__Aim of the task__. Without including any picture, copy the entries that follow word for word.

Data in this exercise: Begin

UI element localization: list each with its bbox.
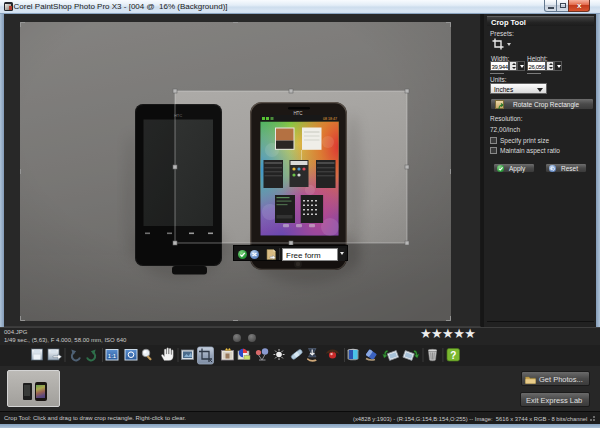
svg-text:1:1: 1:1 bbox=[108, 353, 117, 359]
svg-text:?: ? bbox=[450, 350, 456, 361]
svg-text:HTC: HTC bbox=[293, 111, 303, 116]
svg-text:08 18:47: 08 18:47 bbox=[323, 117, 337, 121]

Data in this exercise: End

__Solution to the exercise__.
UI element localization: list each with its bbox.
svg-text:1:1: 1:1 bbox=[108, 353, 117, 359]
svg-text:?: ? bbox=[450, 350, 456, 361]
svg-text:HTC: HTC bbox=[293, 111, 303, 116]
svg-text:08 18:47: 08 18:47 bbox=[323, 117, 337, 121]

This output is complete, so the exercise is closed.